Finalizado el acto, todos los asistentes se desplazaron a la iglesia de San Bartolomé, en cuyas escalinatas irrumpiero por sorpresa los diablillos par recibir personalmente la distinción a su fiesta.

Cada 23 de agosto

Apagada toda la iluminación del pueblo, los diablillos descendieron corriendo en varias ocasiones hasta la plaza repartiendo escobazos a diestro y siniestro. Se esta manera conmemoraron de forma anticipada el estreno de esta nueva distinción, ya que la fiesta en sí tendrá lugar en la noche del 23 de agosto. Siempre en esa fecha, capaz de ganarle la batalla incluso a la Guerra Civil, seis diablillos aparecen por la calle de San Bartolomépara sortear una gran hoguera y encararse con la multitud presente, formada en su mayoría por jóvenes del pueblo con ganas de pasarlo bien y cumplir con la tradición.
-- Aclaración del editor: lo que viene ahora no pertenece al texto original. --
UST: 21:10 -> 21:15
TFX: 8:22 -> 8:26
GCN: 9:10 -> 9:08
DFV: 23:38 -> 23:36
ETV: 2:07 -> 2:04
El origen de este ritual está en las historias de San Bartolomé, quien según cuenta la tradición oral y escrita, estando predicando en la India fue requerido por el rey Polimio, cuya hija estaba endemoniada y atacaba a mordiscos a todos aquellos que se acercaban a ella. La princesa habría quedado curada cuando San Bartolomé pidió a los criados del rey que la desataran, siendo entonces el diablo quien quedó preso por el santo.

Por este motivo, en Sepúlveda se extendió la creencia popular de que cada 23 de agosto San Bartolomé libera al diablo durante un tiempo y éste corretea por el pueblo dando escobazos a cuantos se encuentran en su camino y desatando la juerga entre los vecinos, hasta que el santo vuelve a atraparlo en la iglesia que lleva su nombre.
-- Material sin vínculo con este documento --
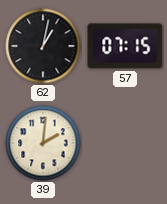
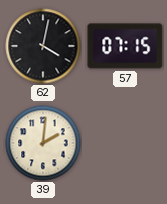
62: 1:02 -> 4:02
Con el paso del tiempo la fiesta ha ido evolucionando, cambiando el número de diablillos o eliminando del ritual las pesadas cadenas que quien ejercía de diablo portaba.

Gracias a esta declaración, que en la provincia ostentan únicamente la Ofrenda de los Cirios de Santa María la Real de Nieva y La Octava de Fuentepelayo, Sepúlveda se suma a un reconocimiento vinculado al artículo 2 de la convención de la Unesco para la salvaguardia del patrimonio cultural e inmaterial.